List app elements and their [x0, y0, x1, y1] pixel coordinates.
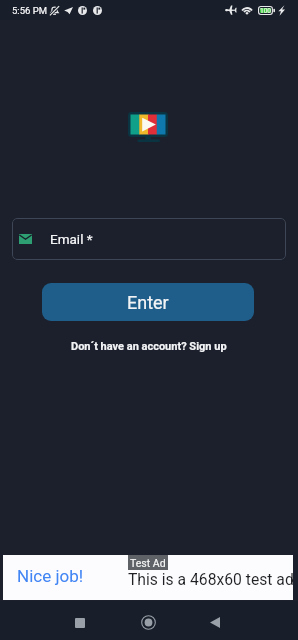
- staticText: Nice job!: [17, 566, 84, 586]
- staticText: This is a 468x60 test ad.: [128, 570, 293, 588]
- staticText: 5:56 PM: [12, 5, 47, 16]
- staticText: 100: [258, 7, 273, 15]
- other: Airplane mode: [225, 5, 237, 15]
- button[interactable]: Nice job!: [3, 555, 293, 600]
- button[interactable]: Home: [124, 601, 173, 640]
- button[interactable]: Email *: [12, 218, 286, 260]
- staticText: Email *: [50, 231, 93, 247]
- staticText: Test Ad: [130, 557, 166, 569]
- button[interactable]: Back: [190, 601, 239, 640]
- button[interactable]: Don´t have an account? Sign up: [71, 340, 227, 353]
- button[interactable]: Recent apps: [55, 601, 104, 640]
- button[interactable]: Enter: [42, 283, 254, 321]
- staticText: Enter: [127, 292, 169, 313]
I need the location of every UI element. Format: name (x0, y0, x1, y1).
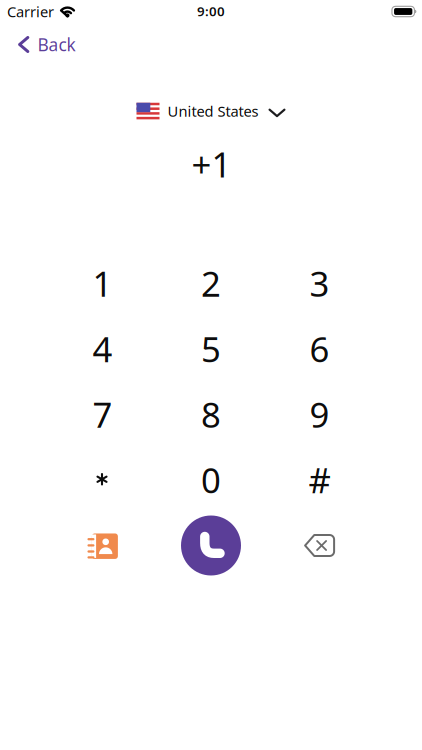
staticText: 3 (310, 260, 330, 306)
button[interactable]: Delete (265, 512, 374, 578)
button[interactable]: Call (157, 512, 265, 578)
staticText: # (309, 457, 331, 503)
button[interactable]: Back (0, 33, 76, 56)
staticText: Back (38, 33, 76, 56)
staticText: 5 (201, 326, 221, 372)
button[interactable]: 5 (157, 316, 265, 382)
staticText: 8 (201, 391, 221, 437)
staticText: 1 (92, 260, 112, 306)
staticText: Carrier (7, 2, 54, 21)
button[interactable]: 8 (157, 382, 265, 447)
button[interactable]: 4 (48, 316, 157, 382)
button[interactable]: 0 (157, 447, 265, 512)
staticText: +1 (192, 141, 232, 187)
staticText: 9:00 (197, 2, 225, 20)
button[interactable]: 1 (48, 250, 157, 316)
button[interactable]: # (265, 447, 374, 512)
button[interactable]: Contacts (48, 512, 157, 578)
button[interactable]: United States (136, 101, 286, 121)
button[interactable]: 3 (265, 250, 374, 316)
staticText: 0 (201, 457, 221, 503)
button[interactable] (48, 447, 157, 512)
button[interactable]: 7 (48, 382, 157, 447)
button[interactable]: 6 (265, 316, 374, 382)
staticText: 4 (92, 326, 112, 372)
button[interactable]: 2 (157, 250, 265, 316)
button[interactable]: 9 (265, 382, 374, 447)
staticText: United States (168, 101, 258, 121)
staticText: 2 (201, 260, 221, 306)
staticText: 7 (92, 391, 112, 437)
staticText: 9 (310, 391, 330, 437)
staticText: 6 (310, 326, 330, 372)
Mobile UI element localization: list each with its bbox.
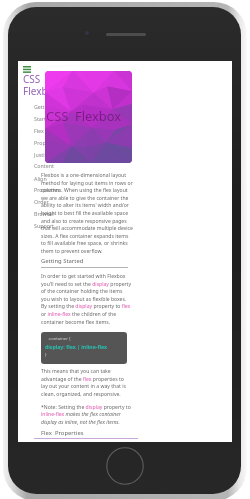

### What is expected:
If a line in the entries holds the string "Email", copy it.

### Written answer:
- button[interactable]: Email *: [12, 218, 286, 260]
- staticText: Email *: [50, 231, 93, 247]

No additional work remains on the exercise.